1.Restrict root logins to system console

Verify that the file /etc/security only contains the following entries:

The primary system console device: console

The virtual console devices: tty1, tty2,...

The deprecated virtual console interface may be retained for backward compatibility: vc/1, vc/2,...

The serial consoles may be added: ttyS0, ttyS1

2.Block shell and login access for non-root system accounts

System accounts are not associated with a human user of the system, typically with UID < 500, and exist to perform some administrative tasks. These accounts should be locked and access to shell restricted to prevent unauthorized users from gaining access to the shell through these accounts.

To find all the accounts, UIDs, and shells, run the following command:

awk -F: '{print $1 ":" $3 ":" $7}' /etc/passwd

Identify all the system accounts, UID < 500, and ensure the accounts are locked and the shells are set to either /sbin/nologin or an invalid value.

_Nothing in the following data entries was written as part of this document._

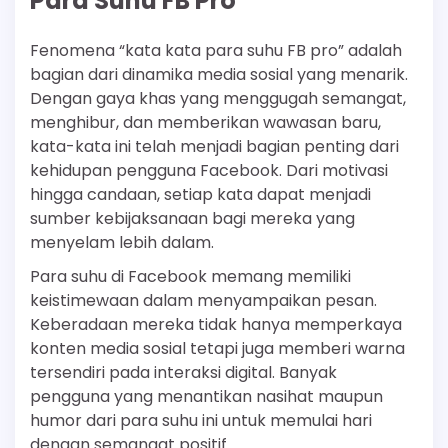
Para Suhu FB Pro
Fenomena “kata kata para suhu FB pro” adalah
bagian dari dinamika media sosial yang menarik.
Dengan gaya khas yang menggugah semangat,
menghibur, dan memberikan wawasan baru,
kata-kata ini telah menjadi bagian penting dari
kehidupan pengguna Facebook. Dari motivasi
hingga candaan, setiap kata dapat menjadi
sumber kebijaksanaan bagi mereka yang
menyelam lebih dalam.
Para suhu di Facebook memang memiliki
keistimewaan dalam menyampaikan pesan.
Keberadaan mereka tidak hanya memperkaya
konten media sosial tetapi juga memberi warna
tersendiri pada interaksi digital. Banyak
pengguna yang menantikan nasihat maupun
humor dari para suhu ini untuk memulai hari
dengan semangat positif.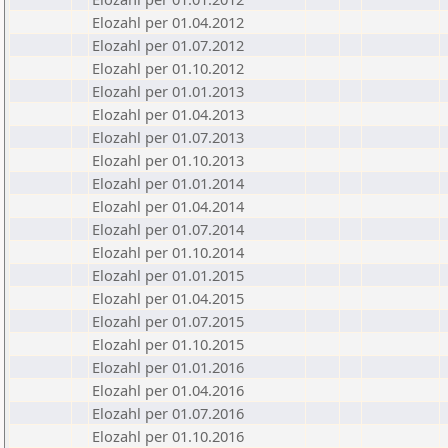
Elozahl per 01.04.2012
Elozahl per 01.07.2012
Elozahl per 01.10.2012
Elozahl per 01.01.2013
Elozahl per 01.04.2013
Elozahl per 01.07.2013
Elozahl per 01.10.2013
Elozahl per 01.01.2014
Elozahl per 01.04.2014
Elozahl per 01.07.2014
Elozahl per 01.10.2014
Elozahl per 01.01.2015
Elozahl per 01.04.2015
Elozahl per 01.07.2015
Elozahl per 01.10.2015
Elozahl per 01.01.2016
Elozahl per 01.04.2016
Elozahl per 01.07.2016
Elozahl per 01.10.2016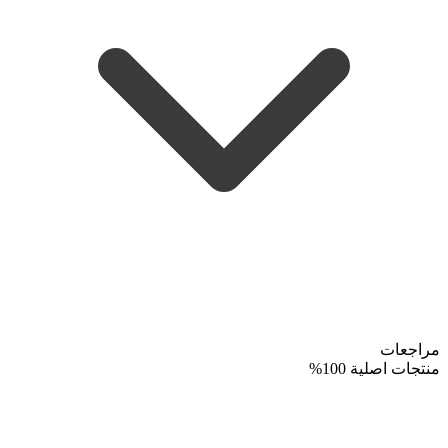
مراجعات
منتجات اصلية 100%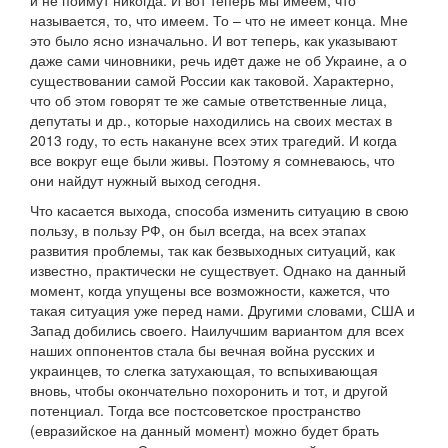
и не поймут никогда. И вот теперь мы имеем, что
называется, то, что имеем. То – что не имеет конца. Мне
это было ясно изначально. И вот теперь, как указывают
даже сами чиновники, речь идeт даже не об Украине, а о
существовании самой России как таковой. Характерно,
что об этом говорят те же самые ответственные лица,
депутаты и др., которые находились на своих местах в
2013 году, то есть накануне всех этих трагедий. И когда
все вокруг еще были живы. Поэтому я сомневаюсь, что
они найдут нужный выход сегодня.
Что касается выхода, способа изменить ситуацию в свою
пользу, в пользу РФ, он был всегда, на всех этапах
развития проблемы, так как безвыходных ситуаций, как
известно, практически не существует. Однако на данный
момент, когда упущены все возможности, кажется, что
такая ситуация уже перед нами. Другими словами, США и
Запад добились своего. Наилучшим вариантом для всех
наших оппонентов стала бы вечная война русских и
украинцев, то слегка затухающая, то вспыхивающая
вновь, чтобы окончательно похоронить и тот, и другой
потенциал. Тогда все постсоветское пространство
(евразийское на данный момент) можно будет брать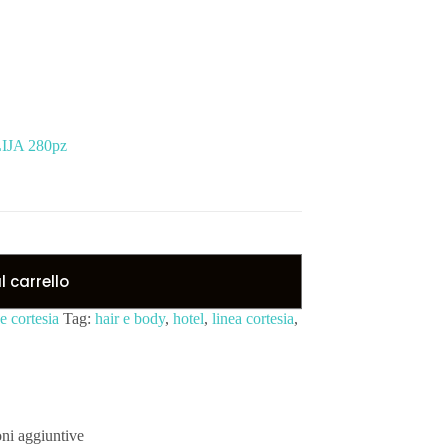
IJA 280pz
 carrello
e cortesia
Tag:
hair e body
,
hotel
,
linea cortesia
,
ni aggiuntive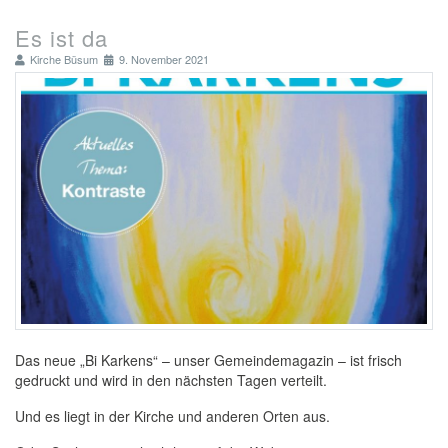
Es ist da
Kirche Büsum
9. November 2021
Das neue „Bi Karkens“ – unser Gemeindemagazin – ist frisch
gedruckt und wird in den nächsten Tagen verteilt.
Und es liegt in der Kirche und anderen Orten aus.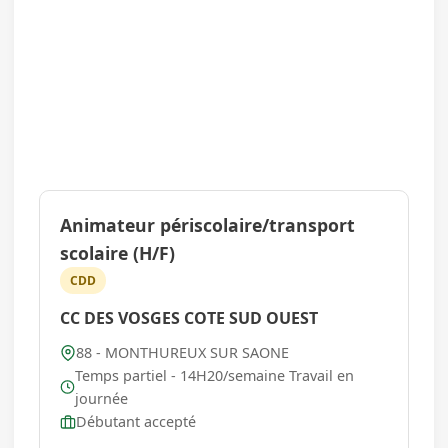
Animateur périscolaire/transport
scolaire (H/F)
CDD
CC DES VOSGES COTE SUD OUEST
88 - MONTHUREUX SUR SAONE
Temps partiel - 14H20/semaine Travail en
journée
Débutant accepté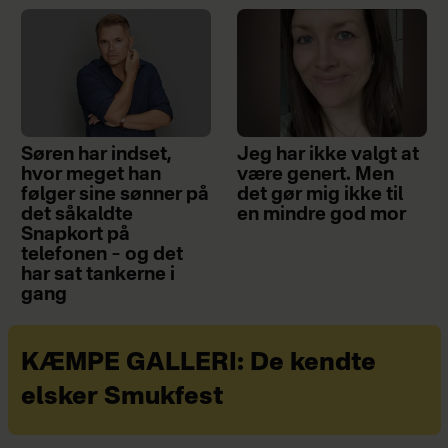
Søren har indset,
Jeg har ikke valgt at
hvor meget han
være genert. Men
følger sine sønner på
det gør mig ikke til
det såkaldte
en mindre god mor
Snapkort på
telefonen – og det
har sat tankerne i
gang
KÆMPE GALLERI: De kendte
elsker Smukfest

For the system accounts identified, lock the account and set the shell to /sbin/nologin.

usermod -L {system account}

usermod -s /sbin/nologin {system account}

3.Limit su access to the root account

Ensure the group wheel exists and the usernames of all administrators who should be allowed to execute commands as root are members of that group.

grep ^wheel /etc/group

Edit the file /etc/pam.d/su to uncomment the line corresponding to the pam_wheel.so module to require a user to be in the wheel group.

auth required pam_wheel.so use_uid

4.Configure sudo to improve auditing of root access

Edit the file /etc/sudoers to uncomment the line: %wheel ALL=(ALL) ALL

5.Verify all accounts have password fields

That is, no account can have an empty password field.

awk -F: '($2 == "") {print}' /etc/shadow

Lock any account that is output on running this command.

6.Verify all account password hashes are shadowed

Verify there are no passwords stored in /etc/passwd,

awk -F: '($2 != "x") {print}' /etc/passwd

7.Verify no non-root accounts have UID 0

Verify there is only one password entry for UID 0, which is for the root account. Delete any additional entries that might be listed by running this command.

awk -F: '($3 == "0") {print}' /etc/passwd

8.Ensure user home directories are not group-writable or world-readable

Verify for each user account, the user's home directory is not SER of the system; verify the permissions of the user's home directory are neither group-writable nor world-readable. No user should ever have write permission to another user's home directory. Group shared directories can be configured in subdirectories or elsewhere in the filesystem if they are needed.

9.Ensure user dot-files are not world-writable

For each human user of the system, view the permissions of all dot-files in the user's home directory.

10.Ensure users have sensible umask values

Edit the global configuration files /etc/profile, /etc/bashrc, and /etc/csh.cshrc. Add or correct the line: umask 077

Edit the user definitions file /etc/login.defs. Add or correct the line: UMASK 077.

View the additional configuration files /etc/csh.login and /etc/profile.d/*, and ensure none of these files redefine the umask to a more permissive value unless there is a good reason for it.